45 NGO leaders and journalists from across central Asia are gathering this week in Issyk Kul, Kyrgyzstan (see photo--wow!) to learn about new media and, at least today, peace journalism.

My two hour presentation this morning was exhilarating, at least for me, thanks to the high energy and keen interest of the participants. It was one of those seminars where, if I had stopped to answer every question, my two hour session would have taken six hours.

Beach, Issyk Kul lake. Stunning!

The interest was keen, I suspect, in part because of unrest here in Kyrgyzstan in 2010, and because many of the participants are alumni of the Fulbright program.

The most vibrant discussions we had today were about what constitutes a terrorist, and about a Russian media article that demonstrated inflammatory, biased media.

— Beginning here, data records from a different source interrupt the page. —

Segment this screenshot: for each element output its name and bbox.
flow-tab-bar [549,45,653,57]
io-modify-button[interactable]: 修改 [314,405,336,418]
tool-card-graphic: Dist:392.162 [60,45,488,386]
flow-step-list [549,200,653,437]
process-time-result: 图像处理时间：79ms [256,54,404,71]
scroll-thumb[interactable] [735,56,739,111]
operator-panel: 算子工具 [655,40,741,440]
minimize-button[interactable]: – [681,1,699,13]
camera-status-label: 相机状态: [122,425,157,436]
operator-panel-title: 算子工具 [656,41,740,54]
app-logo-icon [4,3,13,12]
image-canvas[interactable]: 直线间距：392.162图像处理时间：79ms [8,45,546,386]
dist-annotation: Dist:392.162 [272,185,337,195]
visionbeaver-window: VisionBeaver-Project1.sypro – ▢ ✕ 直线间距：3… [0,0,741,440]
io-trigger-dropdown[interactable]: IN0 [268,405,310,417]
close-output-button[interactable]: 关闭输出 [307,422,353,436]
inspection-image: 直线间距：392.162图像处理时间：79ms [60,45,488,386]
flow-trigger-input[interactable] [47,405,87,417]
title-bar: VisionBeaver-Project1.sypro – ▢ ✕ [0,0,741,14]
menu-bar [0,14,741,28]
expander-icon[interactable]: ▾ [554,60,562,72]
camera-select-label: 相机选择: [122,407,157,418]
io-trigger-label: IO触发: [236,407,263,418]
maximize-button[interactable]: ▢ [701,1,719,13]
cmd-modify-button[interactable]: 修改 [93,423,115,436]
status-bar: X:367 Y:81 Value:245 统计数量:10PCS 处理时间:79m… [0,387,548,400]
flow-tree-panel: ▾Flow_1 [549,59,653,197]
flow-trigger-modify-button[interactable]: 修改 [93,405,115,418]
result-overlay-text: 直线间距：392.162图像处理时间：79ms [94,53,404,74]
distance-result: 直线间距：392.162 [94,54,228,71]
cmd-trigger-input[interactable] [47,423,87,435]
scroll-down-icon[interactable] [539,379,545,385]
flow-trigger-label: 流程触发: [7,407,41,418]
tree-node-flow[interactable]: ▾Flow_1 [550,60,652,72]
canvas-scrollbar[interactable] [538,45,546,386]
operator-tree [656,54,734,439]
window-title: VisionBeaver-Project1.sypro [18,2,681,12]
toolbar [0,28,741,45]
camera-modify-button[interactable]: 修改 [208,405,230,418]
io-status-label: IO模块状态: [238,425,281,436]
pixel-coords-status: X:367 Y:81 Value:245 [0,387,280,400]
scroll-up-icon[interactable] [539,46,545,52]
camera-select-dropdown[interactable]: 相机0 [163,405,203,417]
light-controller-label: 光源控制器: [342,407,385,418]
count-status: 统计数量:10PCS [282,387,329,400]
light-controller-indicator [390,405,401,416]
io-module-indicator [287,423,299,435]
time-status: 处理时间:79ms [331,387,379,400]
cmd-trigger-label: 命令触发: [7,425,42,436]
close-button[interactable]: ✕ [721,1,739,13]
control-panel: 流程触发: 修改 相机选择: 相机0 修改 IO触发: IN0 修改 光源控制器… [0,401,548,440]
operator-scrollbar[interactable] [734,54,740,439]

Our morning session culminated with the participants producing scripts for a peace-themed public service announcement. The best one—a simple series of peace advocacy statements by women in their native tongue .

I’m looking forward to presentations tomorrow about the use of new and social media.

Wednesday, May 8, 2013

Busy summer commences in Kyrgyzstan

Now that finals are almost over at Park University, things are really going to start to get busy.

Beginning the week of May 12, I'll be headed out to spread the peace journalism gospel. The first initiative will be workshop presentations at the Fulbright Association's conference titled, "Generation Peace-New Media Technologies for Central Asia." This seminar is being held at a beautiful lake resort in  Kyrgystan (central Asia). Then, it's off to Beirut to teach peace journalism courses for professionals and students in conjunction with MasterPeace Lebanon. The June itinerary includes a Peace Journalism Boot Camp in the Bronx, NY.